Scientists are studying a host of symptoms now known collectively as the post-Ebola syndrome. Symptoms include loss of eyesight, joint pain, and fatigue, as well as mental health issues like depression and anxiety.

Mental health, however, is a much wider problem in Sierra Leone. An estimated 240,000 people in the country suffer from depression.

Help within communities

Florence Baingana, who heads the mental health team with the World Health Organization in Sierra Leone, said that as a result of the Ebola epidemic, the Ministry of Health, with the support of the WHO, has trained 60 community health officers.

“So we are trying to get services down to as many people as possible,” she said. “We are training health workers in psychological first aid so they can recognize and do some listening and be helping.”

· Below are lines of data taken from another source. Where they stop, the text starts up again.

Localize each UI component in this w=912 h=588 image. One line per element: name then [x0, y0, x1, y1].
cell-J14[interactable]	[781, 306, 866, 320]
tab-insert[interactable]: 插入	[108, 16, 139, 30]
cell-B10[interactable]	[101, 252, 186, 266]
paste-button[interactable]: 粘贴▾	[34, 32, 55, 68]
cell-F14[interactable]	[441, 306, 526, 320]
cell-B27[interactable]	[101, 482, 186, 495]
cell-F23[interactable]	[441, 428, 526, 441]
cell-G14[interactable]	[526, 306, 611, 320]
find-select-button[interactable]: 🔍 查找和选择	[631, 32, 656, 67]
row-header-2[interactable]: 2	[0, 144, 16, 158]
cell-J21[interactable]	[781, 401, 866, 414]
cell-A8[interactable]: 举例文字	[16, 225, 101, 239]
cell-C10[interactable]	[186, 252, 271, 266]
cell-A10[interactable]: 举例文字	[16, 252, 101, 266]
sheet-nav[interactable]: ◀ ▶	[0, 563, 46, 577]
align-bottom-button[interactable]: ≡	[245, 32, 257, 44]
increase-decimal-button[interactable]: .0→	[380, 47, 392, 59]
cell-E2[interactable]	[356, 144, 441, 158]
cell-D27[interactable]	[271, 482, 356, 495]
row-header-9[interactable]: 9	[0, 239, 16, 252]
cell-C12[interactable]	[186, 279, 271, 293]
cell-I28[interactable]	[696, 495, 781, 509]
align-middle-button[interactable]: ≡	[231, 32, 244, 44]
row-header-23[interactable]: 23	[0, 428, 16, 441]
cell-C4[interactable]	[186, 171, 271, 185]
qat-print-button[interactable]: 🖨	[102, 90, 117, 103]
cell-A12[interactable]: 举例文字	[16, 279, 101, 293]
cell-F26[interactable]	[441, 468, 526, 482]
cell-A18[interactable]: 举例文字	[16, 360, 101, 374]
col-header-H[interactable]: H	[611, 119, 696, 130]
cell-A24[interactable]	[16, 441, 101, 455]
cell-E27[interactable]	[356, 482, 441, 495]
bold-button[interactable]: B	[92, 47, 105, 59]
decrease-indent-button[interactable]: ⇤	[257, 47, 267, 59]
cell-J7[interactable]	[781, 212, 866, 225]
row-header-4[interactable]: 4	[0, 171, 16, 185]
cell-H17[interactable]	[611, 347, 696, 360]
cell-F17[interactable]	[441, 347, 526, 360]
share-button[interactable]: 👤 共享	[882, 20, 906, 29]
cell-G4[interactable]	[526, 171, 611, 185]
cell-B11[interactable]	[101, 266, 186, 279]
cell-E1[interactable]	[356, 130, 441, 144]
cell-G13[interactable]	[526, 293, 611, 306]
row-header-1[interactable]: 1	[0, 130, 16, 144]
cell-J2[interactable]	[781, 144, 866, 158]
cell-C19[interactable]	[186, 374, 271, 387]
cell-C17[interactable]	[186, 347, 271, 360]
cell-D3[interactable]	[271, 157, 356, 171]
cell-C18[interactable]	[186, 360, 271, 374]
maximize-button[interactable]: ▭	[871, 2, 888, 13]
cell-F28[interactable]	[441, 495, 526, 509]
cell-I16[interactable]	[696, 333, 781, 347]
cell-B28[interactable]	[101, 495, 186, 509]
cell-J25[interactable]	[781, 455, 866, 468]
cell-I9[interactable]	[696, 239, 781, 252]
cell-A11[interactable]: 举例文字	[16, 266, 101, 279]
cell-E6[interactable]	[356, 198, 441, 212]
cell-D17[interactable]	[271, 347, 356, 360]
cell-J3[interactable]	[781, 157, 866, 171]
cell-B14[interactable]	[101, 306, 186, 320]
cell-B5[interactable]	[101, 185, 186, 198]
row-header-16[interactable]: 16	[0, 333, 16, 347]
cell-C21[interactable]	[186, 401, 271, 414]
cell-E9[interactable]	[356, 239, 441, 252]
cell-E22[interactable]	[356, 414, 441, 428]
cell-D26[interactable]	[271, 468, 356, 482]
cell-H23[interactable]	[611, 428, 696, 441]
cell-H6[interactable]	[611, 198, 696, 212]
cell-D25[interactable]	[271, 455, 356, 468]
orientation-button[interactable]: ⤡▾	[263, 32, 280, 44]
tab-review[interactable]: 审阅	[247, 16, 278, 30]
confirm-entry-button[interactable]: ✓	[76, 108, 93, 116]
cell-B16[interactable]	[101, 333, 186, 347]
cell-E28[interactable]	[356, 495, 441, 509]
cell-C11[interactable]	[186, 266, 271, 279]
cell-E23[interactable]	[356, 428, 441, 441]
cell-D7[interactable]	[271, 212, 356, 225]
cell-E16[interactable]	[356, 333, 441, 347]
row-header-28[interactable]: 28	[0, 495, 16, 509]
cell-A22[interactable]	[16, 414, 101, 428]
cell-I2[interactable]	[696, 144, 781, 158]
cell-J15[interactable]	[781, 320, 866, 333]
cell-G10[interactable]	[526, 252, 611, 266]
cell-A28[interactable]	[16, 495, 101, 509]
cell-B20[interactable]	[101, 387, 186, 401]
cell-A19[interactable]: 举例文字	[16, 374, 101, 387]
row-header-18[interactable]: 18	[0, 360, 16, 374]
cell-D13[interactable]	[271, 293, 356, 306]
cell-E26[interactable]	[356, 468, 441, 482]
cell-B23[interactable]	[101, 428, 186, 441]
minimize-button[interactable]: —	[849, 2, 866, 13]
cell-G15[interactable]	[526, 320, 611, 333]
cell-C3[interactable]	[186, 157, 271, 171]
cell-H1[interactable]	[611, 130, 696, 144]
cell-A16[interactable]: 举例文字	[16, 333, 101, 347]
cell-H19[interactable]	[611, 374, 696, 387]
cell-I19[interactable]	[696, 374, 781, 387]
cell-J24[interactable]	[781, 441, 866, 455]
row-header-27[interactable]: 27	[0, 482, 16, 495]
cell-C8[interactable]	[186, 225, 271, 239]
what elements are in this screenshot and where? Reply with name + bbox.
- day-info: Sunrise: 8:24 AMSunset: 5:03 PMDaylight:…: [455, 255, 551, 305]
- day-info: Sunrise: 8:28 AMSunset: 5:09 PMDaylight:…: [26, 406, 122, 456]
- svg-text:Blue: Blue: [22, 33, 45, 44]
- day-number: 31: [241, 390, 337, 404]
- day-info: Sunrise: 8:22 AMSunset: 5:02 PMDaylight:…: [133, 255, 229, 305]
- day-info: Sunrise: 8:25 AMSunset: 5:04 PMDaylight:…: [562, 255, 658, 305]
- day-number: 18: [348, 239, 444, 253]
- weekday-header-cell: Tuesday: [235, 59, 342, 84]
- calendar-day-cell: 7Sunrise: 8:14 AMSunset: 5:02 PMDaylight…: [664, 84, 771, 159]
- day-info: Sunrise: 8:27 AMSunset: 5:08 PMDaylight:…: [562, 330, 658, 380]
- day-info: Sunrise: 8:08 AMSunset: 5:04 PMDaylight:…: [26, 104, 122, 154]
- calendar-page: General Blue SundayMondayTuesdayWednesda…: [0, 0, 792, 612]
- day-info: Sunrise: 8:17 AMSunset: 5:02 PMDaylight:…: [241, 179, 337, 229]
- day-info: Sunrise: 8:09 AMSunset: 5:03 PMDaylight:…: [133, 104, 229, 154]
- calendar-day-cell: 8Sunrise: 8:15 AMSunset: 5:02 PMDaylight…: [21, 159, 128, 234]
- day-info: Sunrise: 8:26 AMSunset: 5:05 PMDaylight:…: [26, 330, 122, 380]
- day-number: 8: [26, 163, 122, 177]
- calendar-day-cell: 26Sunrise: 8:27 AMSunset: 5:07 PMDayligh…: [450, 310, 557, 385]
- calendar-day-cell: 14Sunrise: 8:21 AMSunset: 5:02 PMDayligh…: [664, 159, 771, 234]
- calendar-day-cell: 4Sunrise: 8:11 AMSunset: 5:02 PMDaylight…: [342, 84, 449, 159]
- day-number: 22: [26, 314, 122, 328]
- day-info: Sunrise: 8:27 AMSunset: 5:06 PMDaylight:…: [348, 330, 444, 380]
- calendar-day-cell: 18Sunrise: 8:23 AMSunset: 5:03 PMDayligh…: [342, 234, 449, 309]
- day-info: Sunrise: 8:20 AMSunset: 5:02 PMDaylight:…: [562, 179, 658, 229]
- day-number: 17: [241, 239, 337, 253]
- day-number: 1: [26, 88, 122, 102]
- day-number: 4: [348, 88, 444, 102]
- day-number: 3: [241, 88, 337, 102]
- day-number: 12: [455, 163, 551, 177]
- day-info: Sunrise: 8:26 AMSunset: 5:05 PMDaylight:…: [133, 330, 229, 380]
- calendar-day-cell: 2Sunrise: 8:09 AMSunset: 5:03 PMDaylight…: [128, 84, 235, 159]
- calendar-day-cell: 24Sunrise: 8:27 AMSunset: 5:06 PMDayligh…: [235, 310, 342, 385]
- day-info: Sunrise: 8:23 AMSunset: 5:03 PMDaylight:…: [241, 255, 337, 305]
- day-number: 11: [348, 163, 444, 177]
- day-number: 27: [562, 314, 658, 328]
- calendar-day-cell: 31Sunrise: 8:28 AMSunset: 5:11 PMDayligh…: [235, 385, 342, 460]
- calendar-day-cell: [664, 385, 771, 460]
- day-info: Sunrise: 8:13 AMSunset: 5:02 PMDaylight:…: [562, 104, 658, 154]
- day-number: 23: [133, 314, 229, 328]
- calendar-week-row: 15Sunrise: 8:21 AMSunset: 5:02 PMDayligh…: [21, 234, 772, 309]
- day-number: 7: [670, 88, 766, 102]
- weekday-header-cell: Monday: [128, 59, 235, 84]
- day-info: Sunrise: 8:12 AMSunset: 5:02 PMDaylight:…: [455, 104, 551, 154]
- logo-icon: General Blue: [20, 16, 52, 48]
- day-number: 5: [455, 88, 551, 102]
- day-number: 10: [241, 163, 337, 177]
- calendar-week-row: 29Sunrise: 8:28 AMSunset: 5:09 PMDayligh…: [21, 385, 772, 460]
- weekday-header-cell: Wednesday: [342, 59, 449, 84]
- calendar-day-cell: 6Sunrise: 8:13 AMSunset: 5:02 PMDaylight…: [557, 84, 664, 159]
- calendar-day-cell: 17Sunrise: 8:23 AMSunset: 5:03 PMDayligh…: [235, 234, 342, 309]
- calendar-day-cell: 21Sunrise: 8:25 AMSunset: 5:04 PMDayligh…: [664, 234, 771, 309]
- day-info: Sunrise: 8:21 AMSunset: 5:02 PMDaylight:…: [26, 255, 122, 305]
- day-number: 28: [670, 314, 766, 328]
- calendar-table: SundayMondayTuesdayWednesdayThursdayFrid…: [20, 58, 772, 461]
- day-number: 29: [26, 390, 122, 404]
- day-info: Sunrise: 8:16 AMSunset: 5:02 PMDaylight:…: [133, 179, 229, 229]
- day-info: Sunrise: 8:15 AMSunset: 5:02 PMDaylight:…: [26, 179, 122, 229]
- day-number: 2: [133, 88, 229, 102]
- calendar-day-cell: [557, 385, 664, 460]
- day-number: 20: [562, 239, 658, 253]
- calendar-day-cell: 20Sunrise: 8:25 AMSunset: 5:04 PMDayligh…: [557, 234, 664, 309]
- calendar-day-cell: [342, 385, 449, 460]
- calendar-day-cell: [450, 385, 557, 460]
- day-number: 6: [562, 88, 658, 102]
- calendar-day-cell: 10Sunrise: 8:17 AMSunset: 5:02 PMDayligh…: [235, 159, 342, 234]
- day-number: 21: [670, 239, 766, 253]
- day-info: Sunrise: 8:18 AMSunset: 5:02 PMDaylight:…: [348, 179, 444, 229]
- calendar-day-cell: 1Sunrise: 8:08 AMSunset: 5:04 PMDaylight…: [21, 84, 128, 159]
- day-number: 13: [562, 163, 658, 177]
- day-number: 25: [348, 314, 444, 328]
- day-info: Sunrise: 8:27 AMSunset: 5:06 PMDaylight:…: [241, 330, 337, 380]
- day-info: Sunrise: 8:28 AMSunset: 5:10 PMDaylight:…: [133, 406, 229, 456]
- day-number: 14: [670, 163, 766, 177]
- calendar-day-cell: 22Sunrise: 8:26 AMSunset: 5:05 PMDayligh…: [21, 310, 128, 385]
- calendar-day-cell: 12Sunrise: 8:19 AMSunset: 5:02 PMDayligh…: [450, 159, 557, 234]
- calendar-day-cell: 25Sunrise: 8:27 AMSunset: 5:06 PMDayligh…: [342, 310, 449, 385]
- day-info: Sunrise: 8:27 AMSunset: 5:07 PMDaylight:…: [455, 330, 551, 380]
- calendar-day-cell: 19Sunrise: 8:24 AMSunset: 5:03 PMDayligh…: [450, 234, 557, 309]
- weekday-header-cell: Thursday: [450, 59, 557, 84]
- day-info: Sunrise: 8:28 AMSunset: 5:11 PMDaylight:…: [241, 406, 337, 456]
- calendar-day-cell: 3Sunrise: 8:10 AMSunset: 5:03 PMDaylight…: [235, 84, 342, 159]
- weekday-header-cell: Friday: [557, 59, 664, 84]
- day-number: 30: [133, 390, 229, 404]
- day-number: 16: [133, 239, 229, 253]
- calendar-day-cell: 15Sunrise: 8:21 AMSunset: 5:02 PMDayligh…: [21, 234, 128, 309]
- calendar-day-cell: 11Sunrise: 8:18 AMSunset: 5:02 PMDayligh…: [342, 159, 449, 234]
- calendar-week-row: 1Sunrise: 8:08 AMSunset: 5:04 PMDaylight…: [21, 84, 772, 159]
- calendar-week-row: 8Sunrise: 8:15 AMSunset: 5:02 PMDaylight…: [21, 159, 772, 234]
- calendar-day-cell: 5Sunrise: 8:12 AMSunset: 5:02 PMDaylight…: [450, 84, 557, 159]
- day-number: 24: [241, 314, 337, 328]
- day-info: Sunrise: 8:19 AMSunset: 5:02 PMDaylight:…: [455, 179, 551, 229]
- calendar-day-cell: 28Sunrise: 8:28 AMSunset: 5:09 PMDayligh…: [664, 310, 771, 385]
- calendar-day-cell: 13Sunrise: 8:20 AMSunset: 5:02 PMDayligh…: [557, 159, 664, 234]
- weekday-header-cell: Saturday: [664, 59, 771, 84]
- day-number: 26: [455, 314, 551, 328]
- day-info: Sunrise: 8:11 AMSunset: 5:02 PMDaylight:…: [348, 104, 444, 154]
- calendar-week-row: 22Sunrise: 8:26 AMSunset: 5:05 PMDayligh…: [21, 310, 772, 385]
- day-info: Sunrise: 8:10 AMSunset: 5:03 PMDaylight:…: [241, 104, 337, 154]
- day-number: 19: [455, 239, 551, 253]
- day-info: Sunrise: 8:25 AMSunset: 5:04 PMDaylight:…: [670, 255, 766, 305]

Dr. Stephen Sevalie, one of Sierra Leone's only psychiatrists, says mental health problems "are quite high among Ebola survivors." He's pictured at a military hospital Freetown, April 6, 2017. (N. DeVries/VOA)
Dr. Stephen Sevalie, one of Sierra Leone’s only psychiatrists, says mental health problems “are quite high among Ebola survivors.” He’s pictured at a military hospital Freetown

Baingana added that it’s not just Ebola survivors who have been suffering from the epidemic. Health care workers, burial workers and others involved in response efforts have also reported mental health concerns.

Nadia Nana Yilla, who volunteered in communities to help raise awareness about Ebola, said hearing people’s painful stories took a toll at times.

“I cried endlessly,” she said. “For me, that’s my way of dealing with depression. I just isolate and seclude and cry it out … so sometimes if you cry, it really helps. If you can’t cry it out, you have to find someone to talk to.”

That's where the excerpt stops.